### The input

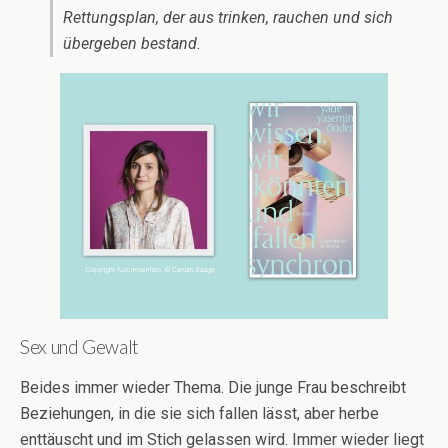
Rettungsplan, der aus trinken, rauchen und sich
übergeben bestand.
Sex und Gewalt
Beides immer wieder Thema. Die junge Frau beschreibt
Beziehungen, in die sie sich fallen lässt, aber herbe
enttäuscht und im Stich gelassen wird. Immer wieder liegt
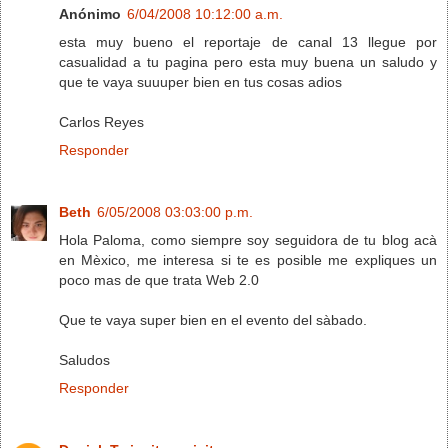
Anónimo
6/04/2008 10:12:00 a.m.
esta muy bueno el reportaje de canal 13 llegue por
casualidad a tu pagina pero esta muy buena un saludo y
que te vaya suuuper bien en tus cosas adios
Carlos Reyes
Responder
Beth
6/05/2008 03:03:00 p.m.
Hola Paloma, como siempre soy seguidora de tu blog acà
en Mèxico, me interesa si te es posible me expliques un
poco mas de que trata Web 2.0
Que te vaya super bien en el evento del sàbado.
Saludos
Responder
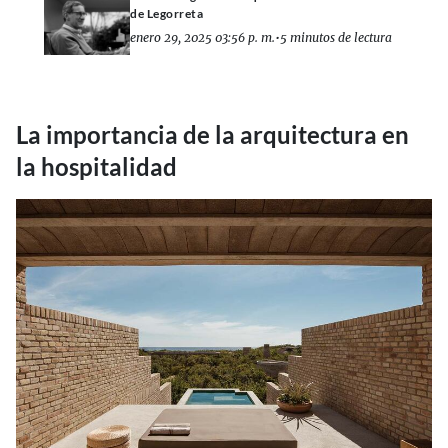
de Legorreta
enero 29, 2025 03:56 p. m.
•
5 minutos de lectura
La importancia de la arquitectura en
la hospitalidad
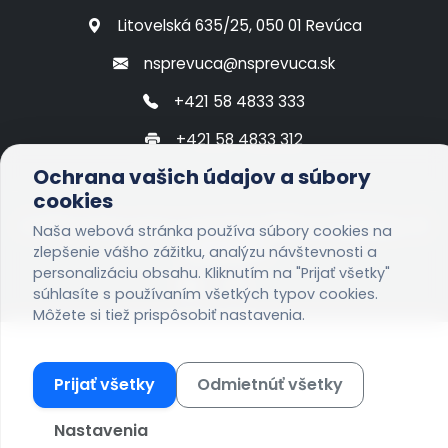
Litovelská 635/25, 050 01 Revúca
nsprevuca@nsprevuca.sk
+421 58 4833 333
+421 58 4833 312
Ochrana vašich údajov a súbory
cookies
© 2026 Všetky práva vyhradené:
NsP, n.o. Revúca - IT
Naša webová stránka používa súbory cookies na
oddelenie
zlepšenie vášho zážitku, analýzu návštevnosti a
personalizáciu obsahu. Kliknutím na "Prijať všetky"
súhlasíte s používaním všetkých typov cookies.
Môžete si tiež prispôsobiť nastavenia.
Prijať všetky
Odmietnúť všetky
Nastavenia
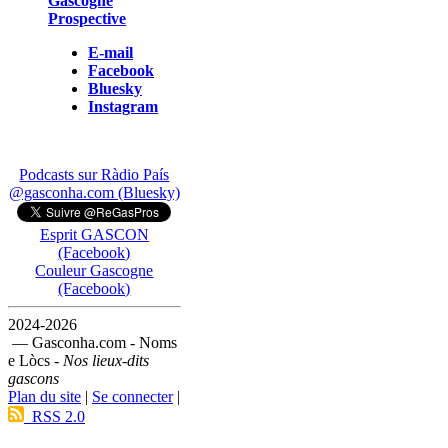
Gascogne
Prospective
E-mail
Facebook
Bluesky
Instagram
Podcasts sur Ràdio País
@gasconha.com (Bluesky)
Esprit GASCON
(Facebook)
Couleur Gascogne
(Facebook)
2024-2026
— Gasconha.com - Noms
e Lòcs -
Nos lieux-dits
gascons
Plan du site
|
Se connecter
|
RSS 2.0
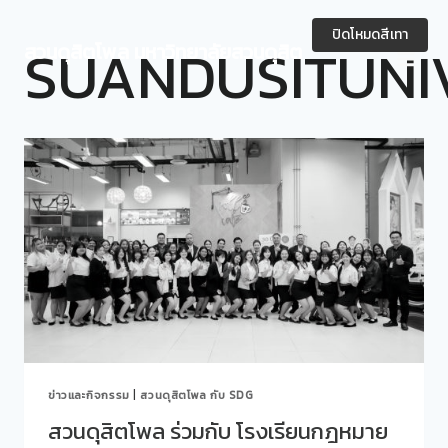
Skip
to
ปิดโหมดสีเทา
SUANDUSITUNI
สวนดุสิตโพล มหาวิทยาลัยสวนดุสิต
content
ข่าวและกิจกรรม
|
สวนดุสิตโพล กับ SDG
สวนดุสิตโพล ร่วมกับ โรงเรียนกฎหมาย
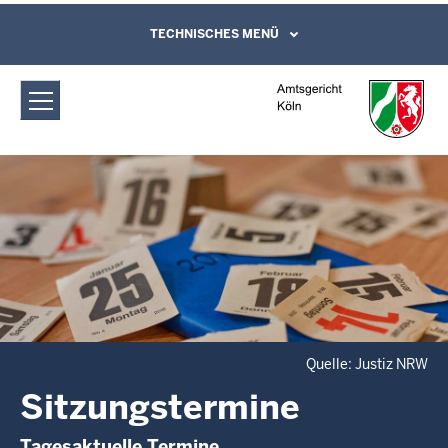
Direkt zum Inhalt
Amtsgericht Köln: Sitzungstermine
TECHNISCHES MENÜ
Leichte Sprache, Gebärdensprachenvideo
und Kontaktformular
Quelle: Justiz NRW
Sitzungstermine
Tagesaktuelle Termine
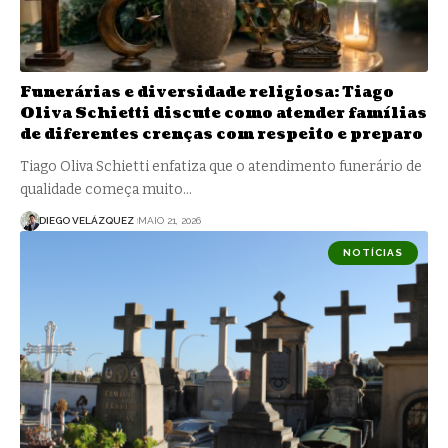
Funerárias e diversidade religiosa: Tiago
Oliva Schietti discute como atender famílias
de diferentes crenças com respeito e preparo
Tiago Oliva Schietti enfatiza que o atendimento funerário de
qualidade começa muito…
DIEGO VELÁZQUEZ
MAIO 21, 2026
NOTÍCIAS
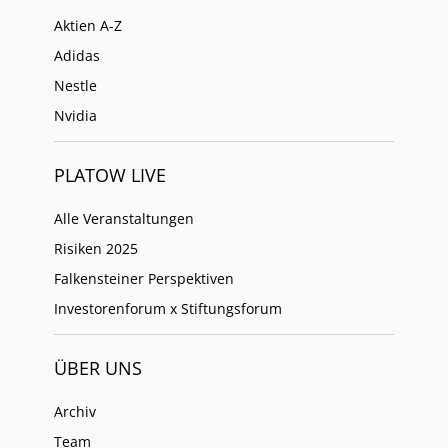
Aktien A-Z
Adidas
Nestle
Nvidia
PLATOW LIVE
Alle Veranstaltungen
Risiken 2025
Falkensteiner Perspektiven
Investorenforum x Stiftungsforum
ÜBER UNS
Archiv
Team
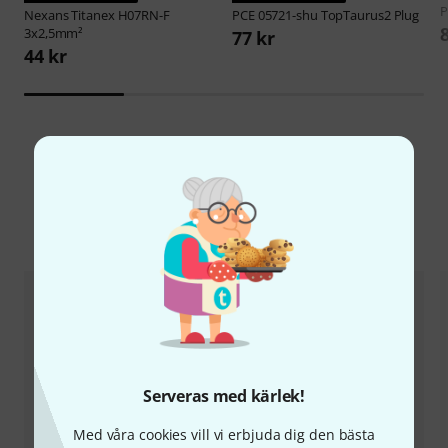
P
Nexans
Titanex H07RN-F
PCE
05721-shu TopTaurus2 Plug
3x2,5mm²
77 kr
44 kr
Jämför alternativ
Serveras med kärlek!
Med våra cookies vill vi erbjuda dig den bästa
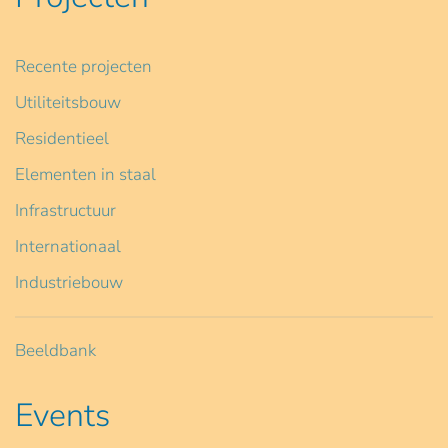
Recente projecten
Utiliteitsbouw
Residentieel
Elementen in staal
Infrastructuur
Internationaal
Industriebouw
Beeldbank
Events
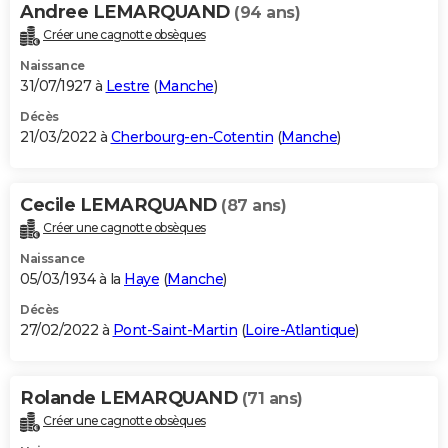
Andree LEMARQUAND
(94 ans)
Créer une cagnotte obsèques
Naissance
31/07/1927 à
Lestre
(
Manche
)
Décès
21/03/2022 à
Cherbourg-en-Cotentin
(
Manche
)
Cecile LEMARQUAND
(87 ans)
Créer une cagnotte obsèques
Naissance
05/03/1934 à la
Haye
(
Manche
)
Décès
27/02/2022 à
Pont-Saint-Martin
(
Loire-Atlantique
)
Rolande LEMARQUAND
(71 ans)
Créer une cagnotte obsèques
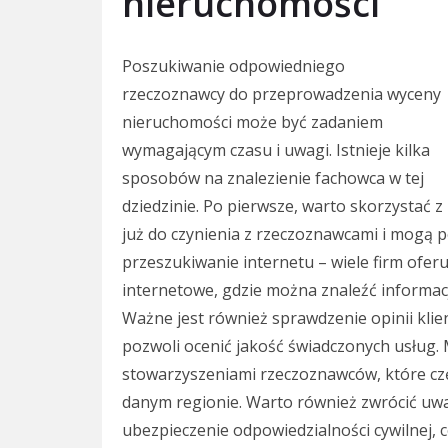
nieruchomości
Poszukiwanie odpowiedniego
rzeczoznawcy do przeprowadzenia wyceny
nieruchomości może być zadaniem
wymagającym czasu i uwagi. Istnieje kilka
sposobów na znalezienie fachowca w tej
dziedzinie. Po pierwsze, warto skorzystać z
już do czynienia z rzeczoznawcami i mogą 
przeszukiwanie internetu – wiele firm ofer
internetowe, gdzie można znaleźć informacj
Ważne jest również sprawdzenie opinii kli
pozwoli ocenić jakość świadczonych usług.
stowarzyszeniami rzeczoznawców, które częs
danym regionie. Warto również zwrócić uw
ubezpieczenie odpowiedzialności cywilnej, 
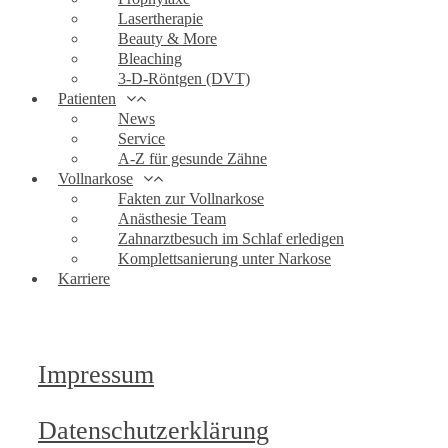
Lasertherapie
Beauty & More
Bleaching
3-D-Röntgen (DVT)
Patienten
News
Service
A-Z für gesunde Zähne
Vollnarkose
Fakten zur Vollnarkose
Anästhesie Team
Zahnarztbesuch im Schlaf erledigen
Komplettsanierung unter Narkose
Karriere
Impressum
Datenschutzerklärung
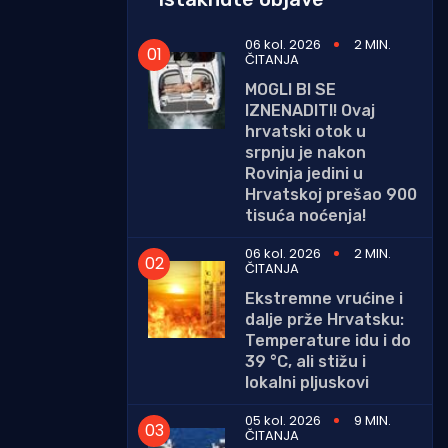
06 kol. 2026
2 MIN.
ČITANJA
MOGLI BI SE
IZNENADITI! Ovaj
hrvatski otok u
srpnju je nakon
Rovinja jedini u
Hrvatskoj prešao 900
tisuća noćenja!
06 kol. 2026
2 MIN.
ČITANJA
Ekstremne vrućine i
dalje prže Hrvatsku:
Temperature idu i do
39 °C, ali stižu i
lokalni pljuskovi
05 kol. 2026
9 MIN.
ČITANJA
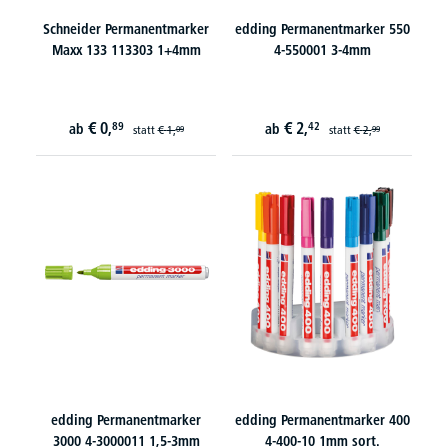
Schneider Permanentmarker
edding Permanentmarker 550
Maxx 133 113303 1+4mm
4-550001 3-4mm
€
0,
€
2,
89
42
ab
ab
statt
€
1,
statt
€
2,
09
99
edding Permanentmarker
edding Permanentmarker 400
3000 4-3000011 1,5-3mm
4-400-10 1mm sort.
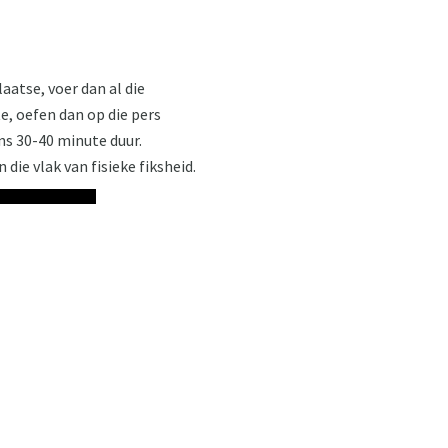
aatse, voer dan al die
, oefen dan op die pers
ns 30-40 minute duur.
die vlak van fisieke fiksheid.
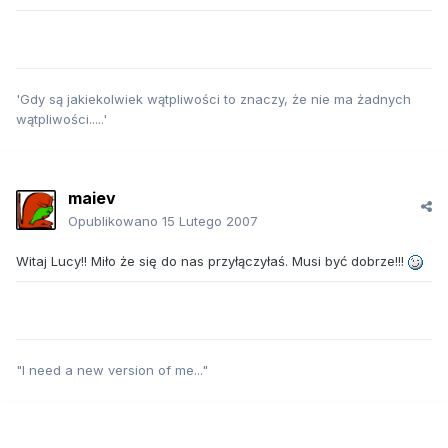
'Gdy są jakiekolwiek wątpliwości to znaczy, że nie ma żadnych
wątpliwości.....'
maiev
Opublikowano
15 Lutego 2007
Witaj Lucy!! Miło że się do nas przyłączyłaś. Musi być dobrze!!!
"I need a new version of me..."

######

__Exercise prompt__.
A word-for-word repetition of the data above, without pictures, is the expected answer.

__Expected answer__.
Rettungsplan, der aus trinken, rauchen und sich
übergeben bestand.
Sex und Gewalt
Beides immer wieder Thema. Die junge Frau beschreibt
Beziehungen, in die sie sich fallen lässt, aber herbe
enttäuscht und im Stich gelassen wird. Immer wieder liegt
Anónimo
6/04/2008 10:12:00 a.m.
esta muy bueno el reportaje de canal 13 llegue por
casualidad a tu pagina pero esta muy buena un saludo y
que te vaya suuuper bien en tus cosas adios
Carlos Reyes
Responder
Beth
6/05/2008 03:03:00 p.m.
Hola Paloma, como siempre soy seguidora de tu blog acà
en Mèxico, me interesa si te es posible me expliques un
poco mas de que trata Web 2.0
Que te vaya super bien en el evento del sàbado.
Saludos
Responder
de Legorreta
enero 29, 2025 03:56 p. m.
•
5 minutos de lectura
La importancia de la arquitectura en
la hospitalidad
Litovelská 635/25, 050 01 Revúca
nsprevuca@nsprevuca.sk
+421 58 4833 333
+421 58 4833 312
Ochrana vašich údajov a súbory
cookies
© 2026 Všetky práva vyhradené:
NsP, n.o. Revúca - IT
Naša webová stránka používa súbory cookies na
oddelenie
zlepšenie vášho zážitku, analýzu návštevnosti a
personalizáciu obsahu. Kliknutím na "Prijať všetky"
súhlasíte s používaním všetkých typov cookies.
Môžete si tiež prispôsobiť nastavenia.
Prijať všetky
Odmietnúť všetky
Nastavenia
Gascogne
Prospective
E-mail
Facebook
Bluesky
Instagram
Podcasts sur Ràdio País
@gasconha.com (Bluesky)
Esprit GASCON
(Facebook)
Couleur Gascogne
(Facebook)
2024-2026
— Gasconha.com - Noms
e Lòcs -
Nos lieux-dits
gascons
Plan du site
|
Se connecter
|
RSS 2.0
Skip
to
ปิดโหมดสีเทา
SUANDUSITUNI
สวนดุสิตโพล มหาวิทยาลัยสวนดุสิต
content
ข่าวและกิจกรรม
|
สวนดุสิตโพล กับ SDG
สวนดุสิตโพล ร่วมกับ โรงเรียนกฎหมาย
Direkt zum Inhalt
Amtsgericht Köln: Sitzungstermine
TECHNISCHES MENÜ
Leichte Sprache, Gebärdensprachenvideo
und Kontaktformular
Quelle: Justiz NRW
Sitzungstermine
Tagesaktuelle Termine
Funerárias e diversidade religiosa: Tiago
Oliva Schietti discute como atender famílias
de diferentes crenças com respeito e preparo
Tiago Oliva Schietti enfatiza que o atendimento funerário de
qualidade começa muito…
DIEGO VELÁZQUEZ
MAIO 21, 2026
NOTÍCIAS
Aktien A-Z
Adidas
Nestle
Nvidia
PLATOW LIVE
Alle Veranstaltungen
Risiken 2025
Falkensteiner Perspektiven
Investorenforum x Stiftungsforum
ÜBER UNS
Archiv
Team
P
Nexans
Titanex H07RN-F
PCE
05721-shu TopTaurus2 Plug
3x2,5mm²
77 kr
44 kr
Jämför alternativ
Serveras med kärlek!
Med våra cookies vill vi erbjuda dig den bästa
Recente projecten
Utiliteitsbouw
Residentieel
Elementen in staal
Infrastructuur
Internationaal
Industriebouw
Beeldbank
Events
Andree LEMARQUAND
(94 ans)
Créer une cagnotte obsèques
Naissance
31/07/1927 à
Lestre
(
Manche
)
Décès
21/03/2022 à
Cherbourg-en-Cotentin
(
Manche
)
Cecile LEMARQUAND
(87 ans)
Créer une cagnotte obsèques
Naissance
05/03/1934 à la
Haye
(
Manche
)
Décès
27/02/2022 à
Pont-Saint-Martin
(
Loire-Atlantique
)
Rolande LEMARQUAND
(71 ans)
Créer une cagnotte obsèques
nieruchomości
Poszukiwanie odpowiedniego
rzeczoznawcy do przeprowadzenia wyceny
nieruchomości może być zadaniem
wymagającym czasu i uwagi. Istnieje kilka
sposobów na znalezienie fachowca w tej
dziedzinie. Po pierwsze, warto skorzystać z
już do czynienia z rzeczoznawcami i mogą 
przeszukiwanie internetu – wiele firm ofer
internetowe, gdzie można znaleźć informacj
Ważne jest również sprawdzenie opinii kli
pozwoli ocenić jakość świadczonych usług.
stowarzyszeniami rzeczoznawców, które częs
danym regionie. Warto również zwrócić uw
ubezpieczenie odpowiedzialności cywilnej, 
Lasertherapie
Beauty & More
Bleaching
3-D-Röntgen (DVT)
Patienten
News
Service
A-Z für gesunde Zähne
Vollnarkose
Fakten zur Vollnarkose
Anästhesie Team
Zahnarztbesuch im Schlaf erledigen
Komplettsanierung unter Narkose
Karriere
Impressum
Datenschutzerklärung
06 kol. 2026
2 MIN.
ČITANJA
MOGLI BI SE
IZNENADITI! Ovaj
hrvatski otok u
srpnju je nakon
Rovinja jedini u
Hrvatskoj prešao 900
tisuća noćenja!
06 kol. 2026
2 MIN.
ČITANJA
Ekstremne vrućine i
dalje prže Hrvatsku:
Temperature idu i do
39 °C, ali stižu i
lokalni pljuskovi
05 kol. 2026
9 MIN.
ČITANJA
Schneider Permanentmarker
edding Permanentmarker 550
Maxx 133 113303 1+4mm
4-550001 3-4mm
€
0,
€
2,
89
42
ab
ab
statt
€
1,
statt
€
2,
09
99
edding Permanentmarker
edding Permanentmarker 400
3000 4-3000011 1,5-3mm
4-400-10 1mm sort.
aatse, voer dan al die
, oefen dan op die pers
ns 30-40 minute duur.
die vlak van fisieke fiksheid.
'Gdy są jakiekolwiek wątpliwości to znaczy, że nie ma żadnych
wątpliwości.....'
maiev
Opublikowano
15 Lutego 2007
Witaj Lucy!! Miło że się do nas przyłączyłaś. Musi być dobrze!!!
"I need a new version of me..."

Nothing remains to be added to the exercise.